While we like to see people living out their faith in highly visible ways, consider this: there is a lot of activity happening in the introvert's mind and heart, activity that is important yet often overlooked. And this way of life isn't against the grain of Christianity. In fact, Scripture tells us to meditate on the Word. We have countless examples of historic Christians engaging the contemplative life. Even the modern theologians we look up to must spend countless hours alone with God and his Word. So maybe introverts have something to offer our extroverted culture—the reminder to slow down, to reflect, to "chew on" God's Word, to go below the surface.

How can you encourage and empower your introverted group members? How can you change your perspective of what an actively engaged group member looks like?

What about you? Are you an introverted group leader? Check out our Leading as an Introvert resource.

posted by Amy Jackson on February 21, 2012 1:18 PM

Related Tags: Amy's Insights, Extroverts, Introverts

Comments

Thanks for this post. I am an introvert leader who looks like an extrovert from the outside. I often wish and pray to be more of an extrovert, so I would have more capacity for people. On the other hand, I do have a solid devotional and prayer life that I see lacking in others. I often feel inferior to those who appear to be "doing" more in ministry. Can't wait to read this book.

I encourage our group leaders to have a goal that at least 6 people will attend their small group meeting. This is for the introverted attendee. 6 people will reduce the feeling that an introvert would feel. With 2 or 3 or 4 people an introverted may feel overwhelmed by a sense that they have to shoulder the weight of the dialogue. 6 or more relieves this feeling.

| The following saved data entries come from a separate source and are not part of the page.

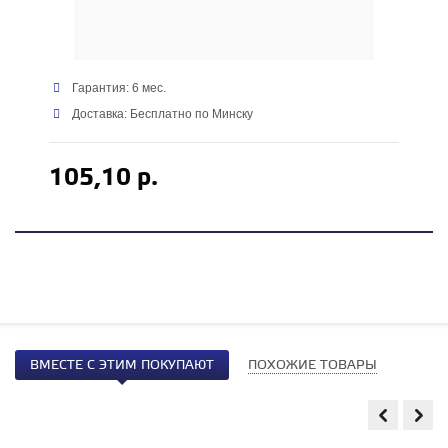
Гарантия: 6 мес.
Доставка: Бесплатно по Минску
105,10 р.
ВМЕСТЕ С ЭТИМ ПОКУПАЮТ
ПОХОЖИЕ ТОВАРЫ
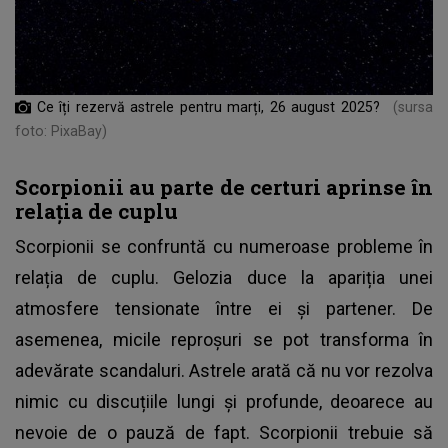
Ce îți rezervă astrele pentru marți, 26 august 2025?
(sursa
foto: PixaBay)
Scorpionii au parte de certuri aprinse în
relația de cuplu
Scorpionii se confruntă cu numeroase probleme în
relația de cuplu. Gelozia duce la apariția unei
atmosfere tensionate între ei și partener. De
asemenea, micile reproșuri se pot transforma în
adevărate scandaluri. Astrele arată că nu vor rezolva
nimic cu discuțiile lungi și profunde, deoarece au
nevoie de o pauză de fapt. Scorpionii trebuie să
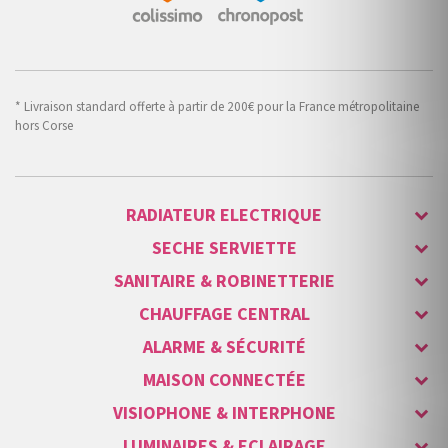
* Livraison standard offerte à partir de 200€ pour la France métropolitaine
hors Corse
RADIATEUR ELECTRIQUE
SECHE SERVIETTE
SANITAIRE & ROBINETTERIE
CHAUFFAGE CENTRAL
ALARME & SÉCURITÉ
MAISON CONNECTÉE
VISIOPHONE & INTERPHONE
LUMINAIRES & ECLAIRAGE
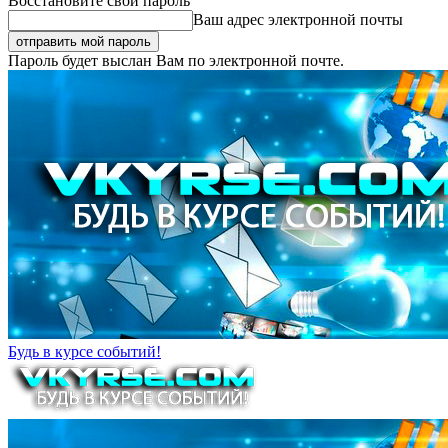
Восстановите свой пароль
Ваш адрес электронной почты
Пароль будет выслан Вам по электронной почте.
Будь в курсе событий!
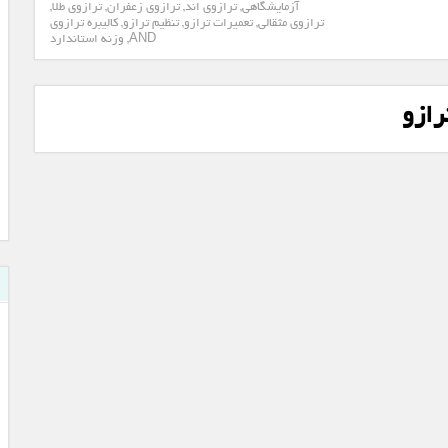
آزمایشگاهی
,
ترازوی اند
,
ترازوی زعفران
,
ترازوی طلا
,
ترازوی مثقالی
,
تعمیرات ترازو
,
تنظیم ترازو
,
کالیبره ترازوی
AND
,
وزنه استاندارد
رازو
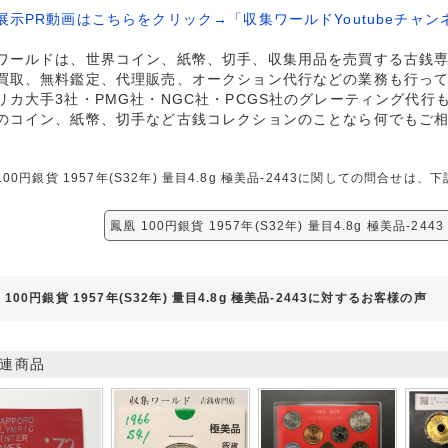
展示PR動画はこちらをクリック→「収集ワールドYoutubeチャン
ワールドは、世界コイン、紙幣、切手、収集用品を売買する古銭
買取、無料鑑定、代理販売、オークション代行などの業務も行っ
リカ大手3社・PMG社・NGC社・PCGS社のグレーティング代行
のコイン、紙幣、切手など古銭コレクションのことなら何でもご
100円銀貨 1957年(S32年) 量目4.8g 極美品-2443に関しての問合せ
鳳凰 100円銀貨 1957年(S32年) 量目4.8g 極美品-24
 100円銀貨 1957年(S32年) 量目4.8g 極美品-2443に対するお客様の声
連商品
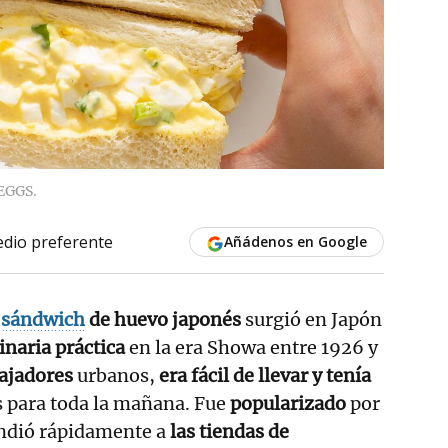
EGGS.
dio preferente
Añádenos en Google
o
sándwich
de huevo japonés
surgió en Japón
inaria práctica
en la era Showa entre 1926 y
bajadores
urbanos,
era fácil de llevar y tenía
s para toda la mañana. Fue
popularizado
por
endió rápidamente a
las tiendas de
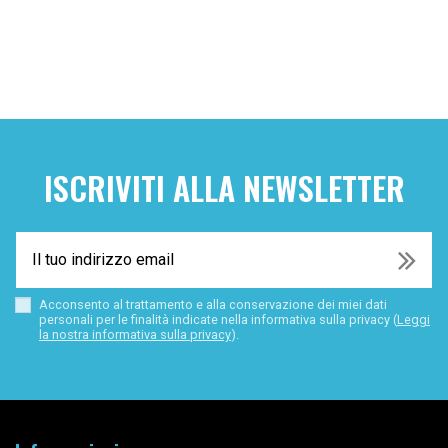
ISCRIVITI ALLA NEWSLETTER
Acconsento al trattamento e alla conservazione dei miei dati
personali per le finalità indicate nella informativa sulla privacy (
Leggi
la nostra informativa sulla privacy
).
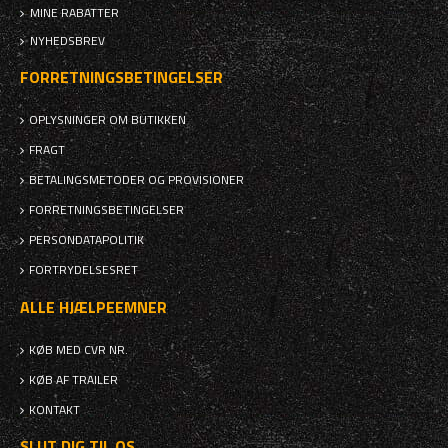
MINE RABATTER
NYHEDSBREV
FORRETNINGSBETINGELSER
OPLYSNINGER OM BUTIKKEN
FRAGT
BETALINGSMETODER OG PROVISIONER
FORRETNINGSBETINGELSER
PERSONDATAPOLITIK
FORTRYDELSESRET
ALLE HJÆLPEEMNER
KØB MED CVR NR.
KØB AF TRAILER
KONTAKT
SLUT DIG TIL OS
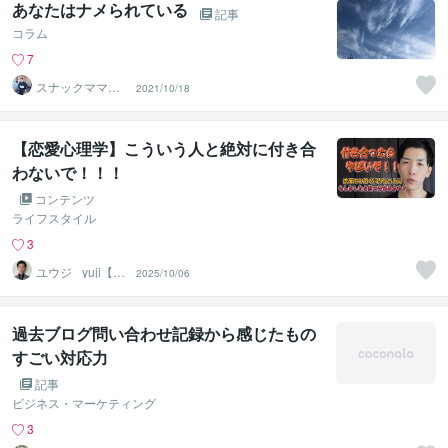
あなたはナメられている
記事
コラム
7
スナックママみ
2021/10/18
ちる
【恋愛心理学】こういう人と絶対に付き合
わないで！！！
コンテンツ
ライフスタイル
3
ユウジ_ yuji【心
2025/10/06
理学で悩みを解
決】
過去ブログ問い合わせ記録から感じたもの
すごい対応力
記事
ビジネス・マーケティング
3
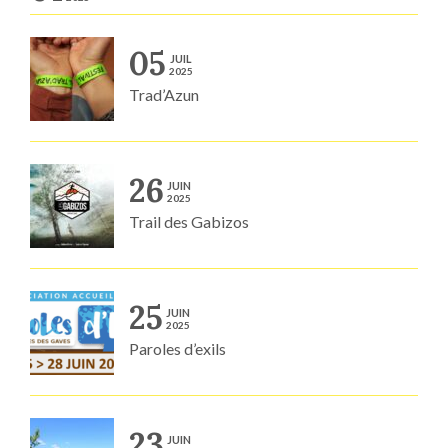
05
JUIL
2025
Trad’Azun
26
JUIN
2025
Trail des Gabizos
25
JUIN
2025
Paroles d’exils
23
JUIN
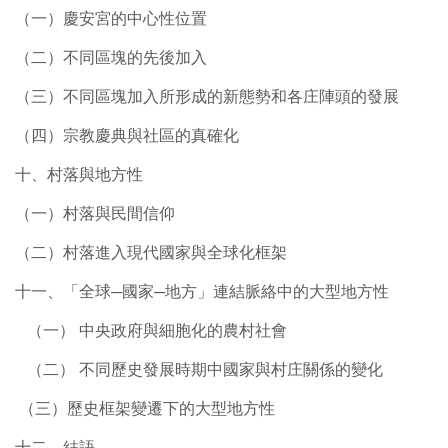
（一）慶安宮的中心性位置
（二）不同區塊的先後加入
（三）不同區塊加入所形成的新態勢和各庄陣頭的發展
（四）宗教慶典與社區的真確化
十、村落與地方性
（一）村落與民間信仰
（二）村落進入現代國家與全球化框架
十一、「全球─國家─地方」連結脈絡中的大型地方性
（一） 中央政府與細胞化的農村社會
（二） 不同歷史發展時期中國家與村庄關係的變化
（三）歷史框架變遷下的大型地方性
十二、結語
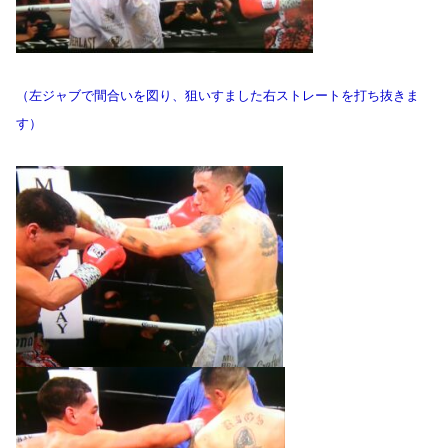
（左ジャブで間合いを図り、狙いすました右ストレートを打ち抜きま
す）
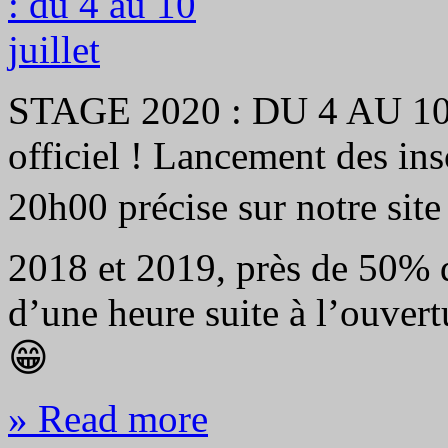
STAGE 2020 : DU 4 AU 1
officiel ! Lancement des ins
20h00 précise sur notre si
2018 et 2019, près de 50% de
d’une heure suite à l’ouvert
😁
» Read more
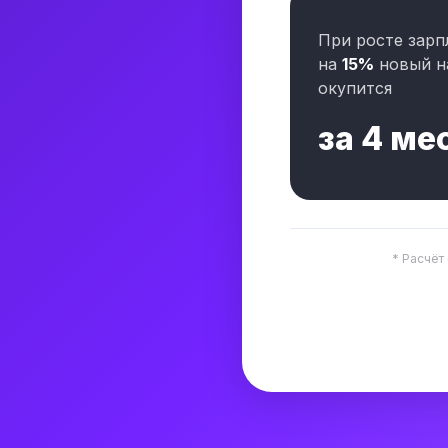
При росте зарп
на
15%
новый н
окупится
за
4 ме
* Расчёт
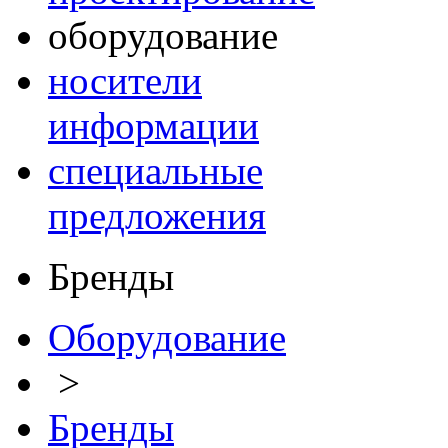
оборудование
носители
информации
специальные
предложения
Бренды
Оборудование
>
Бренды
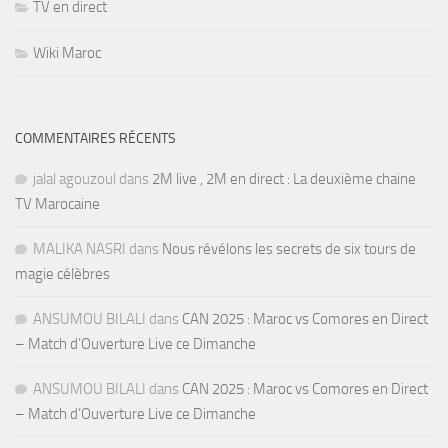
TV en direct
Wiki Maroc
COMMENTAIRES RÉCENTS
jalal agouzoul
dans
2M live , 2M en direct : La deuxième chaine
TV Marocaine
MALIKA NASRI
dans
Nous révélons les secrets de six tours de
magie célèbres
ANSUMOU BILALI
dans
CAN 2025 : Maroc vs Comores en Direct
– Match d’Ouverture Live ce Dimanche
ANSUMOU BILALI
dans
CAN 2025 : Maroc vs Comores en Direct
– Match d’Ouverture Live ce Dimanche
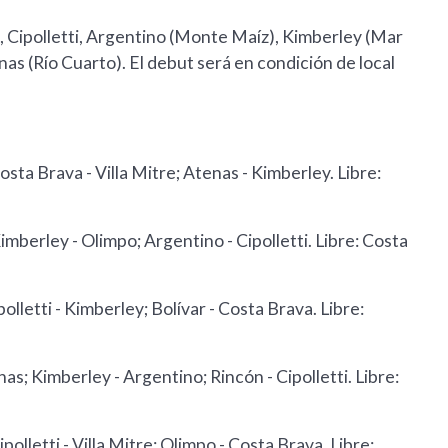
, Cipolletti, Argentino (Monte Maíz), Kimberley (Mar
as (Río Cuarto). El debut será en condición de local
osta Brava - Villa Mitre; Atenas - Kimberley. Libre:
Kimberley - Olimpo; Argentino - Cipolletti. Libre: Costa
polletti - Kimberley; Bolívar - Costa Brava. Libre:
nas; Kimberley - Argentino; Rincón - Cipolletti. Libre:
polletti - Villa Mitre; Olimpo - Costa Brava. Libre:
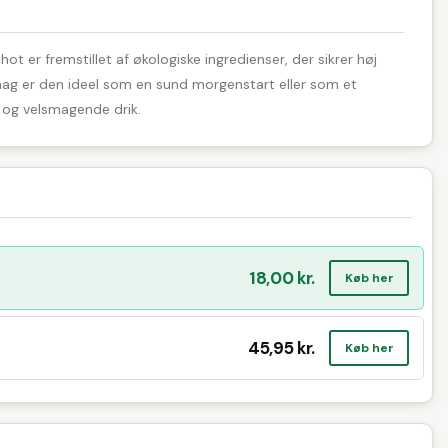
 er fremstillet af økologiske ingredienser, der sikrer høj
smag er den ideel som en sund morgenstart eller som et
d og velsmagende drik.
18,00 kr.
Køb her
45,95 kr.
Køb her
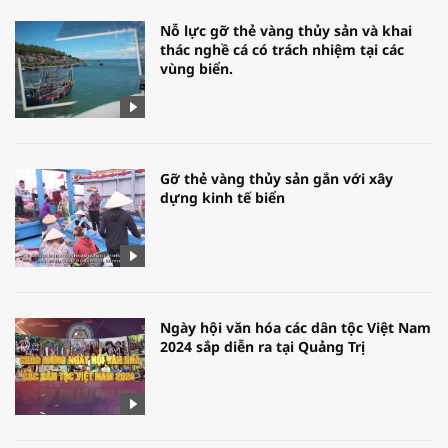
Nỗ lực gỡ thẻ vàng thủy sản và khai
thác nghề cá có trách nhiệm tại các
vùng biển.
Gỡ thẻ vàng thủy sản gắn với xây
dựng kinh tế biển
Ngày hội văn hóa các dân tộc Việt Nam
2024 sắp diễn ra tại Quảng Trị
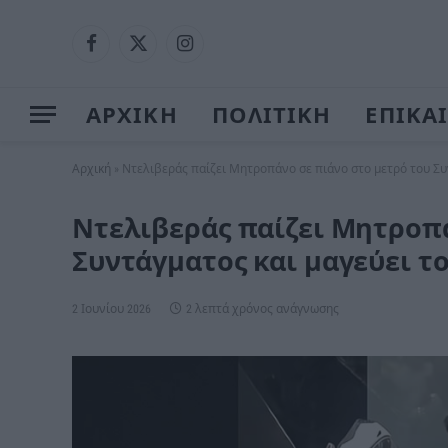
Facebook
X
Instagram
(Twitter)
ΑΡΧΙΚΗ
ΠΟΛΙΤΙΚΗ
ΕΠΙΚΑ
Αρχική
»
Ντελιβεράς παίζει Μητροπάνο σε πιάνο στο μετρό του Συν
Ντελιβεράς παίζει Μητροπά
Συντάγματος και μαγεύει το
2 Ιουνίου 2026
2 λεπτά χρόνος ανάγνωσης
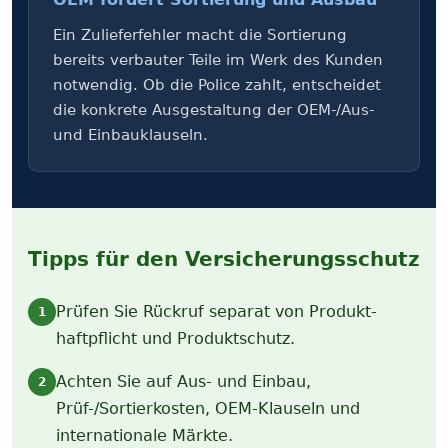
Ein Zulieferfehler macht die Sortierung
bereits verbauter Teile im Werk des Kunden
notwendig. Ob die Police zahlt, entscheidet
die konkrete Ausgestaltung der OEM-/Aus-
und Einbauklauseln.
Tipps für den Versicherungs­schutz
Prüfen Sie Rückruf separat von Produkt­
1
haftpflicht und Produktschutz.
Achten Sie auf Aus- und Einbau,
2
Prüf-/Sortierkosten, OEM-Klauseln und
internationale Märkte.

I think I'm I bit of all three. I don't do big crowds even tho I know tons of peolpe and could probably find at least 1 person I know 80% percent of the time I go out. I'm like the weird, kooky, talkative, LOUD , person of the group who will probably do the stupidest,randomist, things EVER. But at night sometimes I just want to be left alone. ( but that could be due to my parents or when I'm reading)And then sometimes I just limit my self to one group that day. Cause I just don't want to talk and they'll do most of the talking for me. But I will say something here or there(it'll really freak everyone out if I don't talk, the teachers too, they'll think something is wrong). So I really don't know.